Beh vorrei avere una risposta più interessante a questa domanda, ma credo che succeda e basta quando ci riuniamo noi cinque in una stanza e quello che ne esce fuori è questa cosa qui. Sai, ne parlavo di recente perché anche se stiamo insieme da tanto, i nostri gusti musicali si sono evoluti molto nel frattempo. Tipo nessuno di noi sostanzialmente ascolta più la stessa musica, ma una volta che ci mettiamo in una stanza insieme, non importa cosa abbiamo ascoltato, non appena iniziamo a fare musica suoniamo esattamente come noi. E sono molto orgoglioso che abbiamo sviluppato un suono che se metti su uno qualsiasi dei nostri dischi senza sapere che è il nostro, puoi capire immediatamente che siamo noi da come suona. Che si tratti solo delle chitarre vibranti, dei bassi distorti, della batteria veloce, o della mia voce che ci urla sopra. Qualsiasi cosa ti fa pensare immediatamente “sono i Touché”. Quasi al punto che ho la sensazione che siamo una band difficile da replicare completamente, sai; ovviamente so che la nostra band ha influenzato altre band, il che è molto lusinghiero, ma sono molto orgoglioso del fatto che abbiamo sviluppato un suono talmente tanto distintivo che, non importa cosa facciamo, non importa cosa ascoltiamo, non importa cosa abbiamo passato nelle nostre vite o cosa stiamo attraversando o cosa stiamo cercando di ottenere, alla fine non possiamo fare a meno di suonare così.
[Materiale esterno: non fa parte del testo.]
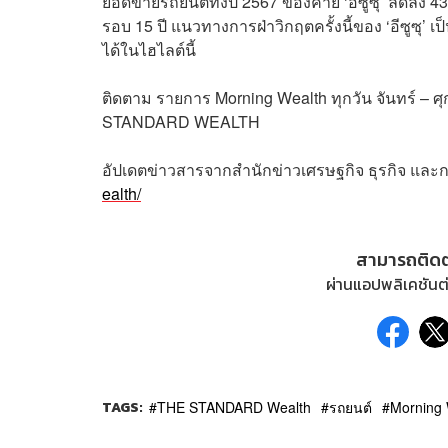
ยอดขายรถยนต์ทั้งปี 2567 ของค่าย ‘อีซูซุ’ ลดลง 43.
รอบ 15 ปี แนวทางการฝ่าวิกฤตครั้งนี้ของ ‘อีซูซุ’ 
ได้ในไฮไลต์นี้
ติดตาม
รายการ
Morning Wealth
ทุกวัน
จันทร์
–
ศุ
STANDARD WEALTH
อัปเดตข่าวสารจากสำนักข่าวเศรษฐกิจ ธุรกิจ และ
ealth/
สามารถติด
ผ่านแอปพลิเคชันต่
TAGS:
THE STANDARD Wealth
รถยนต์
Morning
Totalmente! Non per essere derivativa delle domande che fai nel tuo podcast (First Ever Podcast, ndr), ma questa domanda mi piace porla spesso alle band che intervisto: quando è stata la prima volta che avete capito che stavate diventando qualcosa di importante?
Oh, bella domanda. Sicuramente è successo prima a livello locale. Sai, quando abbiamo iniziato a suonare, sono stato fin da subito molto specifico sulla frequenza delle date nello stesso posto perché sappiamo tutti com’è: c’è una band locale cool ma suona un po’ troppo spesso in zona e alla fine si stancano tutti. Lo avevo già fatto con le mie band precedenti, sapevo come funzionava.
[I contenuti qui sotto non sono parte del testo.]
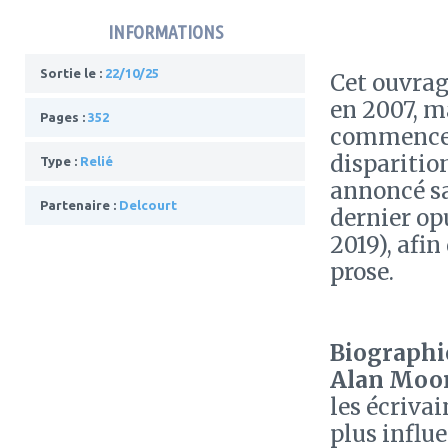
INFORMATIONS
Sortie le :
22/10/25
Cet ouvrag
en 2007, ma
Pages :
352
commencer 
disparitio
Type :
Relié
annoncé sa
Partenaire :
Delcourt
dernier op
2019), afin
prose.
Biographie
Alan Moo
les écrivai
plus influ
Quindi abbiamo deciso di prenderla in maniera più mirata e suonare solo se fossimo riusciti ad aprire per uno spettacolo più grande. O comunque non suonare affatto finché non avessimo avuto musica registrata, merch e tutto il resto. C’era un locale a Los Angeles chiamato Nomad Art Gallery, che era tipo un DIY, dove abbiamo suonato solo un paio di volte, ma la prima volta c’erano tipo 200 persone che hanno cantato tutti i nostri pezzi da quando abbiamo iniziato il set. È stato incredibile! Poi è arrivato il Sound and Fury, il primo anno che abbiamo suonato lì nel 2009, dove ci sentivamo un po’ come se non appartenessimo veramente a quel luogo sotto molti aspetti, come per altre band che erano lì, tipo i Title Fight (quella era la prima volta che suonavano sulla costa occidentale). Suonavamo tra band che non erano nel nostro stile e sicuramente ci siamo sentiti un po’ fuori posto. Ma all’improvviso, siamo saliti sul palco e abbiamo iniziato a suonare e tutto un gruppo di persone è venuto avanti. Quindi abbiamo pensato: aspetta un minuto, c’è qualcosa che si sta muovendo qui. E abbiamo fatto un set davvero folle.
Dopo di noi ci sono state una serie di altre band hardcore. E dopo quel set, uno dei co-proprietari della Deathwish che ci aveva visti suonare è venuto e ci ha detto che dovevamo parlare. Ed è così che abbiamo firmato per la Deathwish. Quindi sì, direi che è stato quello probabilmente il momento più significativo per noi.
Andiamo adesso al vostro ultimo disco. Spiral In A Straight Line: come siete arrivati a questo titolo così dicotomico e paradossale?
Come era già successo in passato, quando scrivo testi, può capitare che mi concentri su un verso nello specifico e penso che magari quello potrebbe avere una propria essenza. “Altitude” è stata la prima canzone che ho scritto per il disco e quel verso è stato come un punto di partenza davvero incredibile per dire: ok, da qui si può iniziare a pensare ai temi che possono dar forma al disco intero. Così l’ho portato a Nick (Steinhardt, chitarrista della band, ndr), che progetta tutto. E lui ha capito subito l’importanza e si è emozionato, pensando anche molto a cosa avrebbe potuto significare visivamente la frase e a cosa avrebbe rappresentato.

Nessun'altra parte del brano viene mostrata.